Skill points are one of the only non-essential items found throughout the many levels in Atlas. They can be found in treasure chests or occasionally purchased from merchants. These increase character individual skills which includes Melee Attack, Defense, Energy Heal and Ranged Attack. Right from the get-go it’s apparent that focusing on one character is important, as they are all weak and can’t take many hits. Skill points are also abundant so it’s easy to get more and fill up one character before too long. Outside of skill points the only things found in treasure chests are story-essential items, of which there are many because RWBY: Arrowfell in many ways is just one giant fetch quest. Every character wants or needs something, and getting it for them is required to progress the story which includes the most ridiculous things like finding a grape soda or a lost bird. The story is split up into chapters following by fetch quest after fetch quest which ultimately culminates in one big boss fight. Boss fights are not at all difficult as each boss has about three attacks they use over and over while team RWBY chips away at their mass of health waiting for them to be defeated. They’re not well-designed boss fights, and it doesn’t help that the damage done is tedious and doesn’t feel satisfying. There’s no combos, no aiming up or down to attack and no real way to increase the amount of damage done after maxing it out with skill points. Eventually characters end up feeling stale as they’ve maxed out their potential while new enemies continue to get more health which just makes them health sponges rather than threatening opponents.

The visuals in Arrowfell are nice, but end up feeling overused as many areas look so similar it’s often hard to differentiate them. The soundtrack has notable songs, but most of the soundtrack isn’t preparing to wow anyone in particular. There is a ton of backtracking through areas built haphazardly, and with no maps whatsoever, it can feel tedious have to go back and find whatever required item or task is needed. The one benefit is that there’s always a clear indicator of where is the next required location, but having to continually revisit areas that look almost exactly the same quickly becomes tiresome.
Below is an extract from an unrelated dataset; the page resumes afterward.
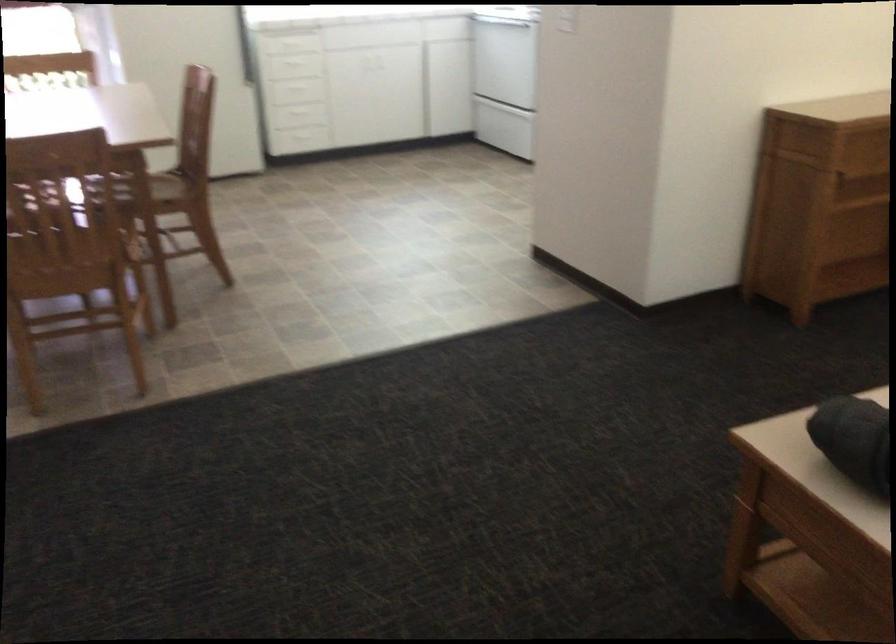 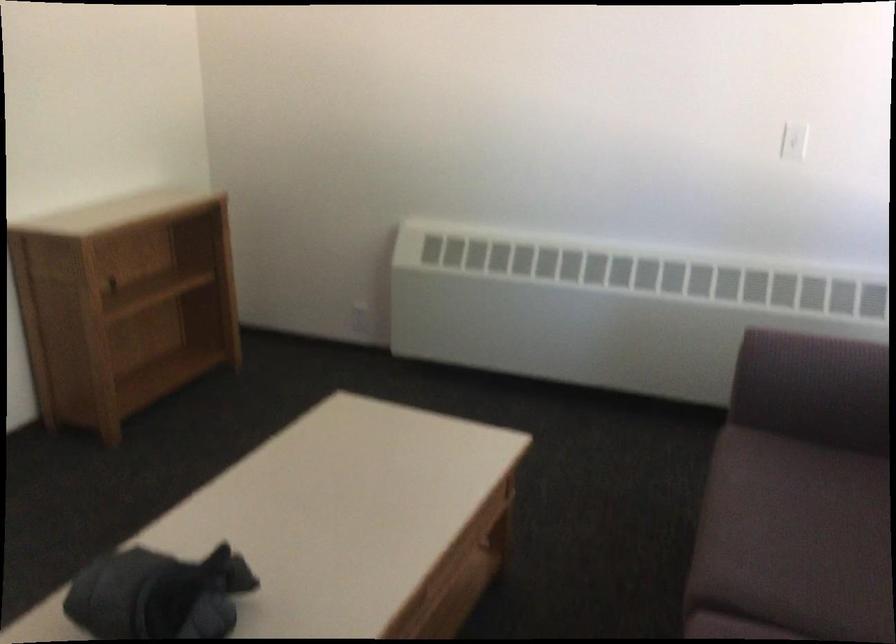 Question: The camera is either moving clockwise (left) or counter-clockwise (right) around the object. The first image is from the beginning of the video and the second image is from the end. Is the camera moving left or right when shooting the video?

Choices:
 (A) Left
 (B) Right

Answer: (A)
Even fans of snow stages, of which the entire title is based around, will likely be wishing for a bit of greenery by the end. It can also feel annoying that save points are not abundant, being hidden away in levels at times, making it feel tedious to have to track one down just to save.

Closing Comments:

RWBY: Arrowfell is not a title we would necessarily call wholly bad, but it feels lacking especially when considering that the teams behind it have such a great track record for platformers and fighting titles. It’s hard to tell where things ended up to make it feel so “bleh.” The repetitive nature quickly becomes apparent, the lack of innovation in combat keeping anything from feeling fresh after the first few stages and it just feels like a series so focused around combat would deliver a more fleshed-out experience. RWBY: Arrowfell is a title that will only appeal to fans of the franchise, but even then it won’t offer a stunning gameplay experience or make it worth picking up for the story. At the very least it’s nice to see new interactions between characters, but it’s just a shame the gameplay loop just couldn’t pull through.